Mehr Güter auf die Schiene – zu dieser zentralen Aufgabe für den Klimaschutz leistet die Wascosa AG mit der Erfindung des so genannten E-Car für Kühltransporte einen wichtigen Beitrag. Die Innovation erlaubt es, Waren in Güterwagen mit Strom statt mit Dieselaggregaten zu kühlen. Dieser bedeutende Fortschritt hilft, Verkehre von der Straße auf die Gleise zu verlagern und den CO2-Ausstoß des Warentransports zu reduzieren.
Mit dem Clara Jaschke Innovationspreis 2021 würdigt die Jury der Allianz pro Schiene diese Pionier-Arbeit. Die Idee kam dem Wascosa-Eigentümer Philipp Müller schon Mitte der 2000er Jahre. Bis zur Realisierung war es ein weiter Weg. Nötig dafür war eine echte Teamarbeit, aber auch und ganz besonders das Engagement der Preisträgerin Irmhild Saabel, Leiterin Business Development und Mitglied der Geschäftsleitung der Wascosa AG. Mit ihrem strategischen Weitblick, ihrer Überzeugungskraft und ihrem unermüdlichen Einsatz für eine Vision sorgte sie dafür, dass ein großartiges Konzept in die Praxis umgesetzt werden kann.
Durch die Innovation leitet Wascosa den Strom von den Loks der Güterzüge zu den Wagen, um damit Kühlbehälter zu versorgen. Dieses Verfahren ermöglicht auf der Schiene den Umstieg von Diesel auf Strom bei der Kühlung insbesondere auf langen Strecken. Damit wird der Transport von Kühlware auf der Schiene leiser, umweltfreundlicher und gewinnt an Attraktivität für viele Kunden, die bisher noch auf den Lkw setzen. So schafft die Innovation die technische Voraussetzung, um mehr Waren mit dem Zug statt mit dem Lkw zu transportieren und die Klimalast des Verkehrs spürbar zu senken.

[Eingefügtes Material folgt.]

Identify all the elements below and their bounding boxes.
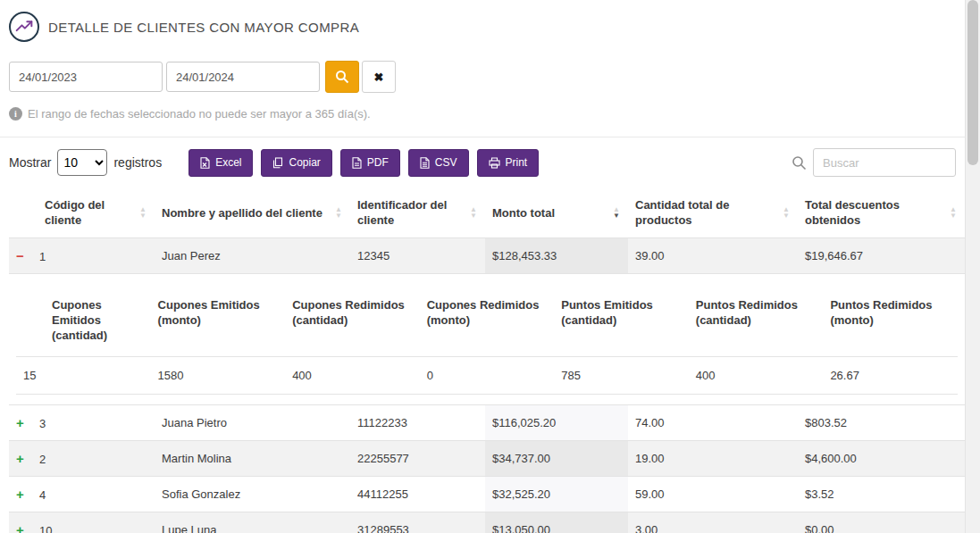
cell-identifier: 12345 xyxy=(350,238,485,274)
column-header-quantity[interactable]: Cantidad total de productos ▲▼ xyxy=(628,187,798,238)
sort-icon: ▲▼ xyxy=(335,206,342,219)
pdf-button-label: PDF xyxy=(367,156,389,169)
cell-discounts: $0.00 xyxy=(798,512,965,533)
trending-up-icon xyxy=(9,12,39,42)
detail-table: Cupones Emitidos(cantidad) Cupones Emiti… xyxy=(16,284,958,395)
excel-file-icon xyxy=(200,157,210,169)
expand-row-icon[interactable]: + xyxy=(16,415,30,430)
cell-identifier: 22255577 xyxy=(350,441,485,477)
cell-amount: $34,737.00 xyxy=(485,441,628,477)
detail-cell: 785 xyxy=(554,357,689,395)
page-size-select[interactable]: 10 xyxy=(57,149,107,176)
print-button-label: Print xyxy=(506,156,528,169)
excel-button[interactable]: Excel xyxy=(188,149,253,177)
copy-icon xyxy=(272,157,283,169)
search-input[interactable] xyxy=(813,148,956,177)
date-range-note: i El rango de fechas seleccionado no pue… xyxy=(9,107,965,121)
info-icon: i xyxy=(9,107,22,121)
cell-amount: $116,025.20 xyxy=(485,405,628,441)
cell-code: 1 xyxy=(39,250,46,263)
cell-code: 4 xyxy=(39,488,46,502)
cell-quantity: 74.00 xyxy=(628,405,798,441)
print-button[interactable]: Print xyxy=(477,149,540,177)
page-header: DETALLE DE CLIENTES CON MAYOR COMPRA xyxy=(9,11,965,43)
table-row: +4 Sofia Gonzalez 44112255 $32,525.20 59… xyxy=(9,477,965,512)
detail-cell: 26.67 xyxy=(823,357,958,395)
detail-row: Cupones Emitidos(cantidad) Cupones Emiti… xyxy=(9,274,965,405)
detail-values-row: 15 1580 400 0 785 400 26.67 xyxy=(16,357,958,395)
table-row: +3 Juana Pietro 11122233 $116,025.20 74.… xyxy=(9,405,965,441)
detail-cell: 0 xyxy=(420,357,555,395)
detail-cell: 400 xyxy=(689,357,824,395)
sort-icon: ▲▼ xyxy=(470,206,477,219)
date-filter-bar: ✖ xyxy=(9,61,965,93)
section-divider xyxy=(0,137,965,137)
detail-column-header: Puntos Redimidos(cantidad) xyxy=(689,284,824,357)
cell-name: Lupe Luna xyxy=(155,512,350,533)
column-header-code[interactable]: Código del cliente ▲▼ xyxy=(9,187,155,238)
date-from-input[interactable] xyxy=(9,62,163,92)
detail-column-header: Puntos Redimidos(monto) xyxy=(823,284,958,357)
table-row: +2 Martin Molina 22255577 $34,737.00 19.… xyxy=(9,441,965,477)
export-buttons: Excel Copiar xyxy=(188,149,539,177)
collapse-row-icon[interactable]: − xyxy=(16,248,30,263)
cell-identifier: 31289553 xyxy=(350,512,485,533)
cell-quantity: 19.00 xyxy=(628,441,798,477)
cell-code: 2 xyxy=(39,453,46,466)
column-header-amount[interactable]: Monto total ▲▼ xyxy=(485,187,628,238)
csv-file-icon xyxy=(420,157,430,169)
show-label: Mostrar xyxy=(9,155,51,170)
date-to-input[interactable] xyxy=(166,62,320,92)
detail-cell: 15 xyxy=(16,357,151,395)
column-header-discounts[interactable]: Total descuentos obtenidos ▲▼ xyxy=(798,187,965,238)
close-icon: ✖ xyxy=(374,71,384,84)
cell-discounts: $3.52 xyxy=(798,477,965,512)
expand-row-icon[interactable]: + xyxy=(16,451,30,466)
table-toolbar: Mostrar 10 registros Excel xyxy=(9,148,956,177)
pdf-button[interactable]: PDF xyxy=(340,149,400,177)
cell-name: Sofia Gonzalez xyxy=(155,477,350,512)
vertical-scrollbar[interactable] xyxy=(965,0,980,533)
column-header-identifier[interactable]: Identificador del cliente ▲▼ xyxy=(350,187,485,238)
apply-date-filter-button[interactable] xyxy=(325,61,359,93)
table-row: +10 Lupe Luna 31289553 $13,050.00 3.00 $… xyxy=(9,512,965,533)
search-icon xyxy=(792,155,807,171)
sort-icon-active-desc: ▲▼ xyxy=(613,206,620,219)
cell-identifier: 11122233 xyxy=(350,405,485,441)
cell-quantity: 39.00 xyxy=(628,238,798,274)
detail-cell: 1580 xyxy=(151,357,286,395)
cell-code: 3 xyxy=(39,417,46,430)
cell-discounts: $4,600.00 xyxy=(798,441,965,477)
sort-icon: ▲▼ xyxy=(783,206,790,219)
detail-column-header: Cupones Emitidos(monto) xyxy=(151,284,286,357)
expand-row-icon[interactable]: + xyxy=(16,487,30,502)
detail-column-header: Puntos Emitidos(cantidad) xyxy=(554,284,689,357)
cell-discounts: $803.52 xyxy=(798,405,965,441)
sort-icon: ▲▼ xyxy=(139,206,147,219)
search-box xyxy=(792,148,956,177)
detail-column-header: Cupones Emitidos(cantidad) xyxy=(16,284,151,357)
page-title: DETALLE DE CLIENTES CON MAYOR COMPRA xyxy=(48,20,359,35)
cell-quantity: 3.00 xyxy=(628,512,798,533)
cell-code: 10 xyxy=(39,524,52,533)
cell-amount: $128,453.33 xyxy=(485,238,628,274)
search-icon xyxy=(335,70,349,84)
detail-cell: 400 xyxy=(285,357,420,395)
detail-header-row: Cupones Emitidos(cantidad) Cupones Emiti… xyxy=(16,284,958,357)
expand-row-icon[interactable]: + xyxy=(16,522,30,533)
copy-button[interactable]: Copiar xyxy=(261,149,331,177)
column-header-name[interactable]: Nombre y apellido del cliente ▲▼ xyxy=(155,187,350,238)
clear-date-filter-button[interactable]: ✖ xyxy=(362,61,396,93)
content: DETALLE DE CLIENTES CON MAYOR COMPRA ✖ i xyxy=(0,0,965,533)
copy-button-label: Copiar xyxy=(289,156,320,169)
clients-table: Código del cliente ▲▼ Nombre y apellido … xyxy=(9,187,965,533)
records-label: registros xyxy=(113,155,162,170)
sort-icon: ▲▼ xyxy=(950,206,957,219)
csv-button[interactable]: CSV xyxy=(408,149,469,177)
scrollbar-thumb[interactable] xyxy=(967,0,978,165)
table-row: −1 Juan Perez 12345 $128,453.33 39.00 $1… xyxy=(9,238,965,274)
cell-amount: $13,050.00 xyxy=(485,512,628,533)
print-icon xyxy=(489,157,500,169)
cell-amount: $32,525.20 xyxy=(485,477,628,512)
cell-name: Juan Perez xyxy=(155,238,350,274)
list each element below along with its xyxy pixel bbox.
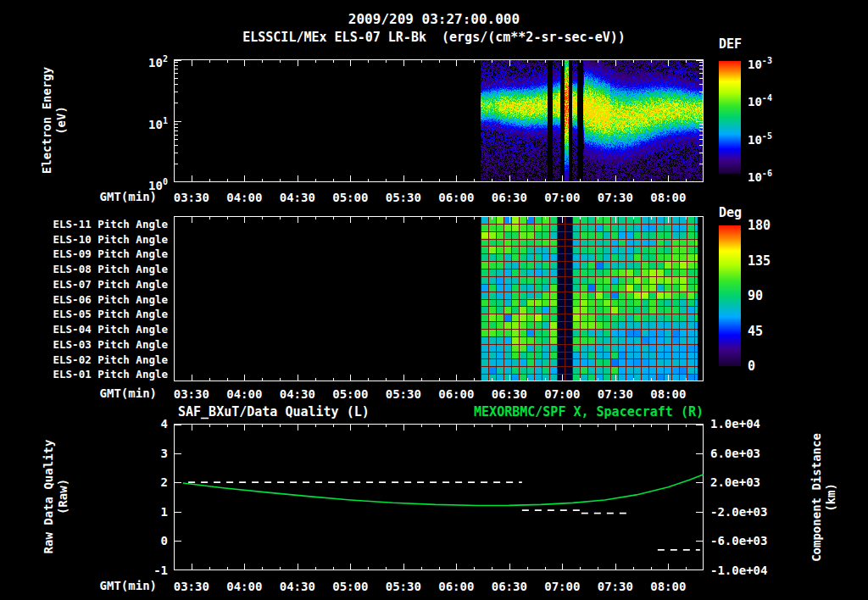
x-tick-label: 05:00 bbox=[328, 386, 372, 402]
left-y-axis-label-line1: Raw Data Quality bbox=[42, 440, 56, 554]
spec-y-tick-label: 101 bbox=[119, 114, 168, 129]
x-tick-label: 03:30 bbox=[170, 386, 214, 402]
gmt-axis-label: GMT(min) bbox=[83, 579, 157, 592]
left-y-tick-label: 1 bbox=[131, 504, 168, 519]
x-tick-label: 06:00 bbox=[434, 386, 478, 402]
x-tick-label: 04:30 bbox=[275, 579, 320, 594]
deg-colorbar-tick-label: 135 bbox=[748, 253, 798, 269]
x-tick-label: 04:00 bbox=[222, 386, 266, 402]
deg-colorbar-tick-label: 90 bbox=[748, 288, 798, 303]
left-y-tick-label: -1 bbox=[131, 563, 168, 578]
right-y-axis-label-line2: (km) bbox=[824, 433, 838, 562]
left-y-tick-label: 0 bbox=[131, 533, 168, 548]
electron-energy-spectrogram-canvas bbox=[174, 59, 704, 182]
right-y-tick-label: -6.0e+03 bbox=[710, 533, 795, 548]
right-y-tick-label: 2.0e+03 bbox=[710, 475, 795, 490]
x-tick-label: 04:30 bbox=[275, 190, 320, 205]
def-colorbar-tick-label: 10-6 bbox=[748, 166, 828, 181]
right-y-tick-label: -1.0e+04 bbox=[710, 563, 795, 578]
def-colorbar-tick-label: 10-3 bbox=[748, 53, 828, 69]
def-colorbar-tick-label: 10-5 bbox=[748, 129, 828, 144]
left-y-axis-label-line2: (Raw) bbox=[56, 440, 70, 554]
def-colorbar bbox=[719, 61, 741, 174]
left-y-axis-label: Raw Data Quality (Raw) bbox=[42, 440, 70, 554]
x-tick-label: 05:30 bbox=[381, 190, 426, 205]
right-y-tick-label: 6.0e+03 bbox=[710, 446, 795, 461]
left-y-tick-label: 3 bbox=[131, 446, 168, 461]
def-colorbar-title: DEF bbox=[719, 36, 778, 52]
x-tick-label: 04:00 bbox=[222, 190, 266, 205]
x-tick-label: 07:00 bbox=[540, 386, 584, 402]
x-tick-label: 06:30 bbox=[487, 386, 531, 402]
x-tick-label: 07:30 bbox=[593, 190, 637, 205]
left-y-tick-label: 2 bbox=[131, 475, 168, 490]
quality-distance-line-chart-canvas bbox=[174, 424, 704, 570]
x-tick-label: 06:30 bbox=[487, 190, 531, 205]
spectrogram-y-axis-label-line2: (eV) bbox=[54, 67, 69, 174]
pitch-angle-heatmap-canvas bbox=[174, 216, 704, 381]
quality-series-title: SAF_BXuT/Data Quality (L) bbox=[178, 404, 370, 419]
x-tick-label: 06:30 bbox=[487, 579, 531, 594]
x-tick-label: 07:30 bbox=[593, 386, 637, 402]
pitch-row-label: ELS-01 Pitch Angle bbox=[31, 367, 168, 382]
x-tick-label: 07:00 bbox=[540, 579, 584, 594]
def-colorbar-tick-label: 10-4 bbox=[748, 91, 828, 106]
pitch-row-label: ELS-07 Pitch Angle bbox=[31, 277, 168, 292]
x-tick-label: 08:00 bbox=[646, 579, 690, 594]
x-tick-label: 05:30 bbox=[381, 386, 426, 402]
right-y-axis-label-line1: Component Distance bbox=[810, 433, 824, 562]
pitch-row-label: ELS-09 Pitch Angle bbox=[31, 247, 168, 262]
x-tick-label: 07:30 bbox=[593, 579, 637, 594]
x-tick-label: 06:00 bbox=[434, 190, 478, 205]
pitch-row-label: ELS-03 Pitch Angle bbox=[31, 337, 168, 353]
pitch-row-label: ELS-11 Pitch Angle bbox=[31, 217, 168, 232]
gmt-axis-label: GMT(min) bbox=[83, 386, 157, 400]
pitch-row-label: ELS-05 Pitch Angle bbox=[31, 307, 168, 322]
x-tick-label: 05:00 bbox=[328, 190, 372, 205]
x-tick-label: 04:00 bbox=[222, 579, 266, 594]
pitch-row-label: ELS-06 Pitch Angle bbox=[31, 292, 168, 308]
right-y-tick-label: 1.0e+04 bbox=[710, 416, 795, 431]
left-y-tick-label: 4 bbox=[131, 416, 168, 431]
spec-y-tick-label: 102 bbox=[119, 52, 168, 67]
gmt-axis-label: GMT(min) bbox=[83, 190, 157, 203]
x-tick-label: 04:30 bbox=[275, 386, 320, 402]
x-tick-label: 06:00 bbox=[434, 579, 478, 594]
spacecraft-series-title: MEXORBMC/SPF X, Spacecraft (R) bbox=[364, 404, 704, 419]
x-tick-label: 05:30 bbox=[381, 579, 426, 594]
x-tick-label: 03:30 bbox=[170, 579, 214, 594]
timestamp-title: 2009/209 03:27:00.000 bbox=[0, 11, 868, 27]
pitch-row-label: ELS-08 Pitch Angle bbox=[31, 262, 168, 277]
x-tick-label: 08:00 bbox=[646, 386, 690, 402]
x-tick-label: 08:00 bbox=[646, 190, 690, 205]
deg-colorbar bbox=[719, 225, 741, 366]
deg-colorbar-tick-label: 45 bbox=[748, 324, 798, 339]
plot-page: 2009/209 03:27:00.000 ELSSCIL/MEx ELS-07… bbox=[0, 0, 868, 600]
spectrogram-y-axis-label: Electron Energy (eV) bbox=[40, 67, 69, 174]
spectrogram-y-axis-label-line1: Electron Energy bbox=[40, 67, 54, 174]
deg-colorbar-tick-label: 180 bbox=[748, 218, 798, 233]
pitch-row-label: ELS-02 Pitch Angle bbox=[31, 353, 168, 368]
right-y-tick-label: -2.0e+03 bbox=[710, 504, 795, 519]
x-tick-label: 03:30 bbox=[170, 190, 214, 205]
right-y-axis-label: Component Distance (km) bbox=[810, 433, 838, 562]
x-tick-label: 07:00 bbox=[540, 190, 584, 205]
deg-colorbar-tick-label: 0 bbox=[748, 358, 798, 374]
x-tick-label: 05:00 bbox=[328, 579, 372, 594]
pitch-row-label: ELS-10 Pitch Angle bbox=[31, 232, 168, 247]
pitch-row-label: ELS-04 Pitch Angle bbox=[31, 322, 168, 337]
spec-y-tick-label: 100 bbox=[119, 175, 168, 190]
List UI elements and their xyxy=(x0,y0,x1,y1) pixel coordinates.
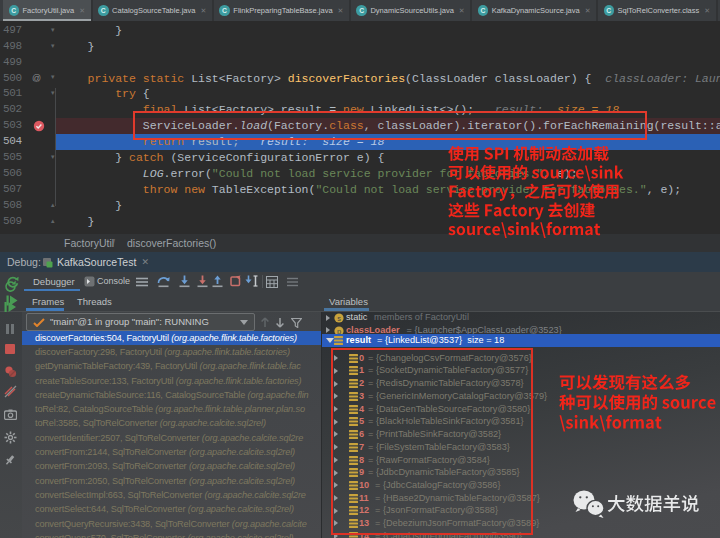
svg-text:s: s xyxy=(337,314,341,323)
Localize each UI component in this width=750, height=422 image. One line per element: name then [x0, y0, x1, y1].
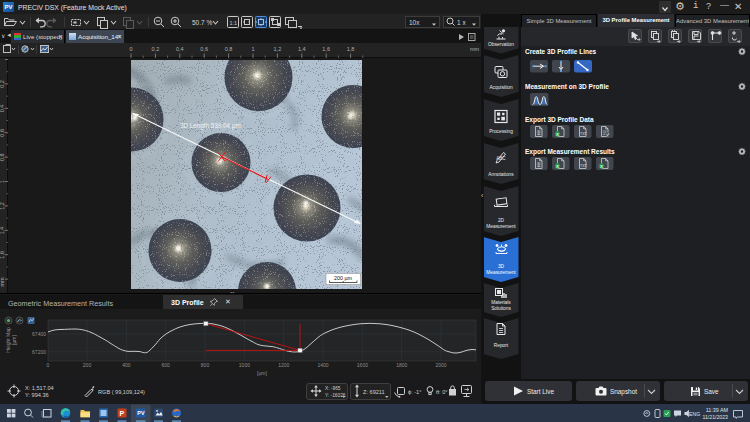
svg-text:X: X: [600, 164, 603, 169]
svg-text:600: 600: [162, 362, 171, 368]
svg-text:11/21/2023: 11/21/2023: [702, 414, 728, 420]
svg-text:67200: 67200: [32, 349, 46, 355]
svg-text:1800: 1800: [396, 362, 407, 368]
svg-text:RGB ( 99,109,124): RGB ( 99,109,124): [98, 389, 145, 395]
svg-text:10x: 10x: [409, 19, 420, 26]
svg-text:TXT: TXT: [580, 164, 588, 168]
svg-text:TXT: TXT: [580, 132, 588, 136]
svg-text:θ: 0°: θ: 0°: [436, 389, 448, 395]
svg-text:X: X: [556, 164, 559, 169]
svg-text:1000: 1000: [239, 362, 250, 368]
svg-text:1,6: 1,6: [0, 251, 5, 259]
svg-text:50.7 %: 50.7 %: [192, 19, 212, 26]
svg-text:67400: 67400: [32, 331, 46, 337]
svg-text:1:1: 1:1: [230, 20, 238, 26]
svg-text:Y: 994.36: Y: 994.36: [25, 392, 49, 398]
svg-text:0,8: 0,8: [0, 153, 5, 161]
svg-text:1600: 1600: [357, 362, 368, 368]
svg-text:ϕ: -1°: ϕ: -1°: [408, 389, 421, 395]
svg-text:200: 200: [83, 362, 92, 368]
svg-text:Z: 69211: Z: 69211: [363, 389, 385, 395]
svg-text:2000: 2000: [435, 362, 446, 368]
svg-text:0: 0: [47, 362, 50, 368]
svg-text:1 x: 1 x: [457, 19, 466, 26]
svg-text:1: 1: [0, 180, 5, 183]
svg-text:P: P: [120, 410, 125, 417]
svg-text:1200: 1200: [278, 362, 289, 368]
svg-text:200 µm: 200 µm: [334, 274, 352, 280]
svg-text:X: -965: X: -965: [325, 386, 341, 391]
svg-text:X: X: [556, 132, 559, 137]
svg-text:0,4: 0,4: [0, 105, 5, 113]
svg-text:ENG: ENG: [689, 411, 700, 417]
svg-text:1,2: 1,2: [0, 202, 5, 210]
svg-text:0,6: 0,6: [0, 129, 5, 137]
svg-text:mm: mm: [0, 277, 5, 287]
svg-text:[µm]: [µm]: [11, 334, 17, 344]
svg-text:ABC: ABC: [496, 156, 506, 161]
svg-text:1,4: 1,4: [0, 227, 5, 235]
svg-text:1400: 1400: [317, 362, 328, 368]
svg-text:800: 800: [201, 362, 210, 368]
svg-text:0,2: 0,2: [0, 80, 5, 88]
svg-text:3D Length 539.04 µm: 3D Length 539.04 µm: [180, 122, 241, 130]
svg-text:[µm]: [µm]: [257, 370, 267, 376]
svg-text:400: 400: [122, 362, 131, 368]
svg-text:PV: PV: [137, 410, 145, 416]
svg-text:X: 1,517.04: X: 1,517.04: [25, 385, 54, 391]
svg-text:11:39 AM: 11:39 AM: [706, 407, 729, 413]
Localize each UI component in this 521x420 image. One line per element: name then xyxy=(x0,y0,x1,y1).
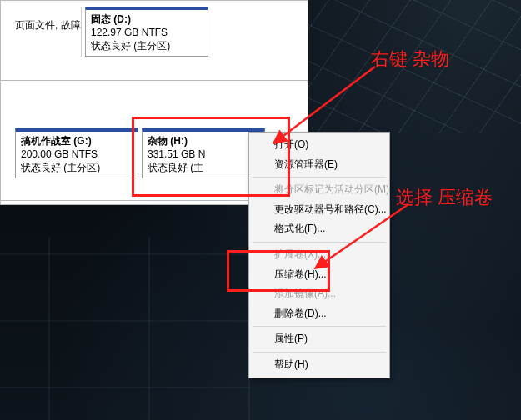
menu-delete[interactable]: 删除卷(D)... xyxy=(251,304,388,324)
volume-h[interactable]: 杂物 (H:) 331.51 GB N 状态良好 (主 xyxy=(142,128,265,178)
volume-label: 杂物 (H:) xyxy=(148,134,259,148)
menu-help[interactable]: 帮助(H) xyxy=(251,355,388,375)
volume-size: 122.97 GB NTFS xyxy=(91,26,203,39)
menu-separator xyxy=(253,352,386,352)
volume-d[interactable]: 固态 (D:) 122.97 GB NTFS 状态良好 (主分区) xyxy=(85,7,208,57)
volume-size: 200.00 GB NTFS xyxy=(21,148,133,161)
menu-mark-active: 将分区标记为活动分区(M) xyxy=(251,180,388,200)
volume-label: 固态 (D:) xyxy=(91,12,203,26)
menu-open[interactable]: 打开(O) xyxy=(251,135,388,155)
menu-add-mirror: 添加镜像(A)... xyxy=(251,284,388,304)
annotation-text-choose: 选择 压缩卷 xyxy=(396,185,493,210)
menu-format[interactable]: 格式化(F)... xyxy=(251,219,388,239)
volume-size: 331.51 GB N xyxy=(148,148,259,161)
menu-extend: 扩展卷(X)... xyxy=(251,245,388,265)
menu-explorer[interactable]: 资源管理器(E) xyxy=(251,155,388,175)
volume-line: 页面文件, 故障 xyxy=(15,18,78,32)
menu-shrink[interactable]: 压缩卷(H)... xyxy=(251,265,388,285)
volume-status: 状态良好 (主分区) xyxy=(21,161,133,174)
row-separator xyxy=(0,80,308,82)
menu-separator xyxy=(253,242,386,242)
volume-row-0: 页面文件, 故障 固态 (D:) 122.97 GB NTFS 状态良好 (主分… xyxy=(0,5,308,72)
volume-g[interactable]: 搞机作战室 (G:) 200.00 GB NTFS 状态良好 (主分区) xyxy=(15,128,138,178)
menu-separator xyxy=(253,177,386,178)
menu-properties[interactable]: 属性(P) xyxy=(251,329,388,349)
context-menu: 打开(O) 资源管理器(E) 将分区标记为活动分区(M) 更改驱动器号和路径(C… xyxy=(248,132,390,378)
volume-c-fragment[interactable]: 页面文件, 故障 xyxy=(15,7,82,57)
annotation-text-right-click: 右键 杂物 xyxy=(371,47,449,72)
volume-label: 搞机作战室 (G:) xyxy=(21,134,133,148)
volume-status: 状态良好 (主 xyxy=(148,161,259,174)
volume-status: 状态良好 (主分区) xyxy=(91,39,203,52)
menu-separator xyxy=(253,326,386,327)
menu-change-letter[interactable]: 更改驱动器号和路径(C)... xyxy=(251,200,388,220)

Frau Saabel, Kühlware wird heutzutage ganz überwiegend mit Lkw transportiert. Warum spielt die Schiene derzeit in diesem Segment noch eine so kleine Rolle?
Irmhild Saabel: Anders als Wagen eines Personenzugs sind Güterwagen nicht mit Strom ausgestattet. Für die Kühlung brauchen Sie also Dieselaggregate. Die müssen aber gerade auf längeren Strecken häufig nachgefüllt werden, was die Effizienz mindert und auch wenig umweltfreundlich ist. Zudem gibt es Probleme mit dem Lärmschutz durch die Dieselaggregate. Die Umrüstung der Güterwagen zu einer Ausstattung mit Strom hat die Branche lange gescheut, da die Kosten dafür sehr hoch sind.
Damit aber will sich die Wascosa AG nicht abfinden. Mit welcher Innovation wollen Sie das Problem angehen?
Irmhild Saabel: Mit unserer Innovation rüsten wir die Güterwagen ähnlich wie die Personenwagen mit einer Zugsammelschiene aus. Das ist eine 1000-Volt-Leitung, die gekuppelt wird mit einer Standardkupplung zwischen den einzelnen Wagen. Den Strom erhält sie von der Lok. Auf den Wagen wird der Strom in 400 Volt Standard-Industriestrom umgewandelt, den die Kühlbehälter benötigen.
Wie ist Wascosa auf dieses Konzept gekommen? Wer hat die Idee entwickelt?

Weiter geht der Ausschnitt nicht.